The once-popular app Whisper promises a place where you can share secrets anonymously. According to a Washington Post report, however, it left sensitive information that can be tied to users’ confessions exposed to the public for years. Apparently, Whisper kept a non-password-protected database that allowed anyone to freely browse its records. Those records included users’ age, ethnicity, gender, hometown, nickname and membership in groups, which were mostly about sexual confessions and sexual orientation discussions.
Since the database included users’ age, and Whisper was a hit among teens, it would’ve been easy for bad actors to find underage users — especially since the records also contained the location coordinates of their last posts, which pointed to specific schools, neighborhoods and workplaces. WP says it found 1.3 million results when it searched for users aged 15.
In addition, the database didn’t just include details on newer users.
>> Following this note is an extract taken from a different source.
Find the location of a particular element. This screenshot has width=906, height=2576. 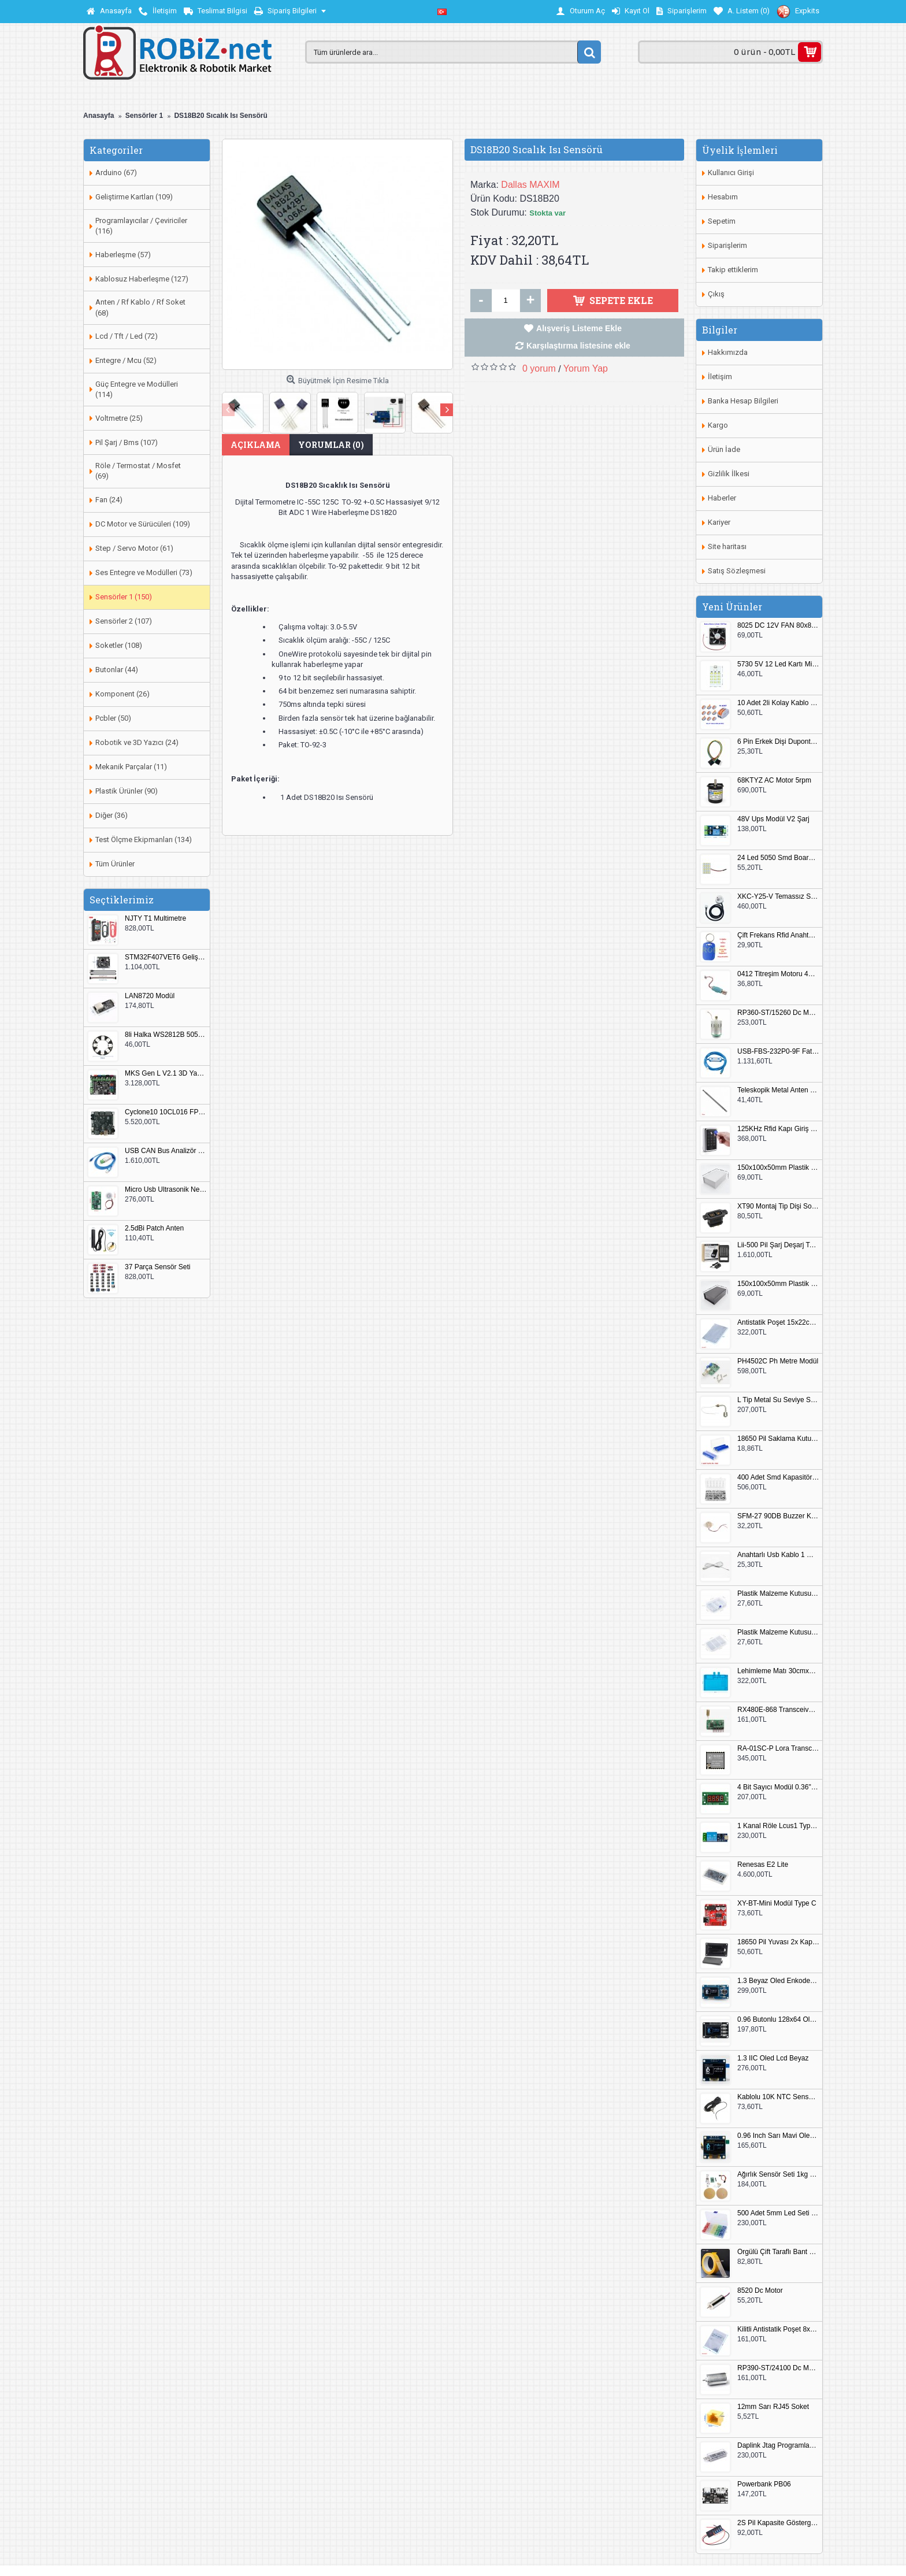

Matthew Porter and Dan Ehrlich, cybersecurity consultants from Twelve Security, told the publication that they were able to access almost 900 million user records dating from the time the app was released in 2012.
Lauren Jamar, the VP of content and safety at Whisper’s parent company MediaLab, said the sensitive details in the database represented “a consumer facing feature of the application which users can choose to share or not share.” But the researchers explained that the real problem is that Whisper exposed its users’ data en masse, allowing randos to download it all.
The good news is that the researchers alerted law enforcement officials about the data exposure. Further, Whisper removed access to the data shortly after being notified by the researchers and The Post. This isn’t the first time the service was caught in a security-related controversy, though. Back in 2014, The Guardian reported that it tracked users’ location information even if they opted out and also shared information with the US Department of Defense.